Exercise prompt: Each line that includes the word "status" should be copied from the records.

'''

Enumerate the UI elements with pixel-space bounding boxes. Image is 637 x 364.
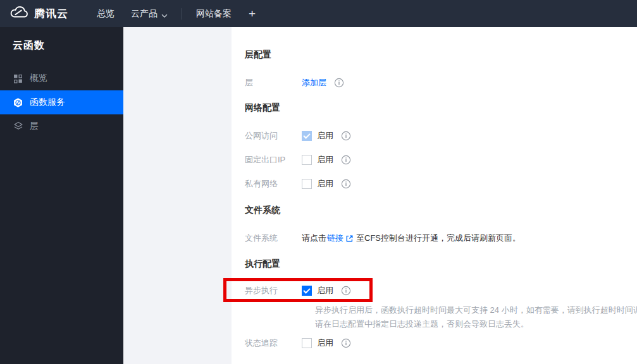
nav-overview-label: 总览 [97, 8, 114, 20]
status-tracking-checkbox[interactable] [302, 338, 312, 348]
form-row-status-tracking: 状态追踪 启用 [245, 331, 637, 355]
helper-line-1: 异步执行启用后，函数执行超时时间最大可支持 24 小时，如有需要，请到执行超时时… [315, 303, 637, 317]
chevron-down-icon [161, 9, 168, 20]
async-execution-checkbox[interactable] [302, 286, 312, 296]
topbar-nav: 总览 云产品 网站备案 + [89, 0, 264, 27]
sidebar-item-function-service[interactable]: 函数服务 [0, 90, 123, 114]
sidebar: 云函数 概览 [0, 27, 123, 364]
info-icon[interactable] [334, 78, 344, 88]
external-link-icon[interactable] [345, 234, 354, 243]
form-row-fixed-outbound-ip: 固定出口IP 启用 [245, 148, 637, 172]
file-system-label: 文件系统 [245, 233, 302, 244]
fixed-outbound-ip-checkbox[interactable] [302, 155, 312, 165]
plus-icon: + [249, 7, 256, 21]
logo-title: 腾讯云 [34, 6, 68, 21]
cfs-link[interactable]: 链接 [327, 233, 343, 244]
form-row-public-access: 公网访问 启用 [245, 124, 637, 148]
topbar: 腾讯云 总览 云产品 网站备案 + [0, 0, 637, 27]
async-execution-helper-text: 异步执行启用后，函数执行超时时间最大可支持 24 小时，如有需要，请到执行超时时… [315, 303, 637, 331]
private-network-checkbox[interactable] [302, 179, 312, 189]
tencent-cloud-logo[interactable]: 腾讯云 [9, 5, 68, 22]
nav-products-label: 云产品 [131, 8, 158, 20]
fs-text-after: 至CFS控制台进行开通，完成后请刷新页面。 [356, 233, 521, 244]
helper-line-2: 请在日志配置中指定日志投递主题，否则会导致日志丢失。 [315, 317, 637, 331]
layers-icon [13, 121, 23, 132]
info-icon[interactable] [341, 338, 351, 348]
nav-add-tab-button[interactable]: + [240, 0, 264, 27]
cloud-logo-icon [9, 5, 29, 22]
section-title-file-system: 文件系统 [245, 205, 280, 215]
form-row-file-system: 文件系统 请点击 链接 至CFS控制台进行开通，完成后请刷新页面。 [245, 226, 637, 250]
nav-cloud-products[interactable]: 云产品 [123, 0, 176, 27]
sidebar-title: 云函数 [0, 27, 123, 52]
enable-label: 启用 [317, 154, 333, 166]
form-row-private-network: 私有网络 启用 [245, 172, 637, 196]
sidebar-item-label: 概览 [30, 73, 47, 84]
sidebar-item-label: 层 [30, 121, 39, 132]
sidebar-item-layers[interactable]: 层 [0, 114, 123, 138]
settings-form: 层配置 层 添加层 网络配置 公网访问 启用 固定出口IP [232, 27, 637, 364]
status-tracking-label: 状态追踪 [245, 337, 302, 349]
add-layer-link[interactable]: 添加层 [302, 77, 326, 88]
section-title-execution-config: 执行配置 [245, 258, 280, 269]
section-title-layer-config: 层配置 [245, 49, 271, 59]
function-service-icon [13, 97, 23, 108]
fixed-outbound-ip-label: 固定出口IP [245, 154, 302, 166]
page: 腾讯云 总览 云产品 网站备案 + 云函数 [0, 0, 637, 364]
enable-label: 启用 [317, 178, 333, 190]
info-icon[interactable] [341, 286, 351, 296]
form-row-async-execution: 异步执行 启用 [245, 279, 637, 303]
grid-icon [13, 73, 23, 84]
public-access-label: 公网访问 [245, 130, 302, 142]
section-title-network-config: 网络配置 [245, 102, 280, 112]
sidebar-menu: 概览 函数服务 层 [0, 66, 123, 138]
fs-text-before: 请点击 [302, 233, 326, 244]
info-icon[interactable] [341, 155, 351, 165]
sidebar-item-overview[interactable]: 概览 [0, 66, 123, 90]
enable-label: 启用 [317, 337, 333, 349]
nav-overview[interactable]: 总览 [89, 0, 123, 27]
enable-label: 启用 [317, 130, 333, 142]
enable-label: 启用 [317, 285, 333, 296]
nav-icp-label: 网站备案 [196, 8, 232, 20]
nav-icp-filing[interactable]: 网站备案 [188, 0, 240, 27]
form-row-layer: 层 添加层 [245, 71, 637, 95]
private-network-label: 私有网络 [245, 178, 302, 190]
info-icon[interactable] [341, 131, 351, 141]
info-icon[interactable] [341, 179, 351, 189]
public-access-checkbox [302, 131, 312, 141]
sidebar-item-label: 函数服务 [30, 97, 65, 108]
layer-label: 层 [245, 77, 302, 88]
secondary-panel [123, 27, 232, 364]
nav-divider [182, 8, 182, 20]
async-execution-label: 异步执行 [245, 285, 302, 296]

'''

Answer space:
status-tracking-checkbox[interactable] [302, 338, 312, 348]
form-row-status-tracking: 状态追踪 启用 [245, 331, 637, 355]
status-tracking-label: 状态追踪 [245, 337, 302, 349]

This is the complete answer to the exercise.